■ TASK PROMPT
Set down all of the data that follows word for word, without the images.

Collected data entries
-*-

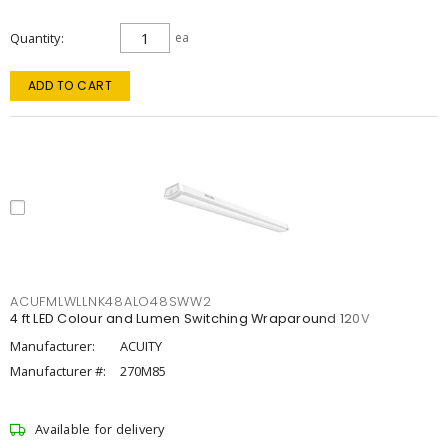
Quantity
ea
ADD TO CART
ACUFMLWLLNK48ALO48SWW2
4 ft LED Colour and Lumen Switching Wraparound 120V
Manufacturer:
ACUITY
Manufacturer #:
270M85
Available for delivery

-*-

■ RESULT OF THE TASK
Quantity
ea
ADD TO CART
ACUFMLWLLNK48ALO48SWW2
4 ft LED Colour and Lumen Switching Wraparound 120V
Manufacturer:
ACUITY
Manufacturer #:
270M85
Available for delivery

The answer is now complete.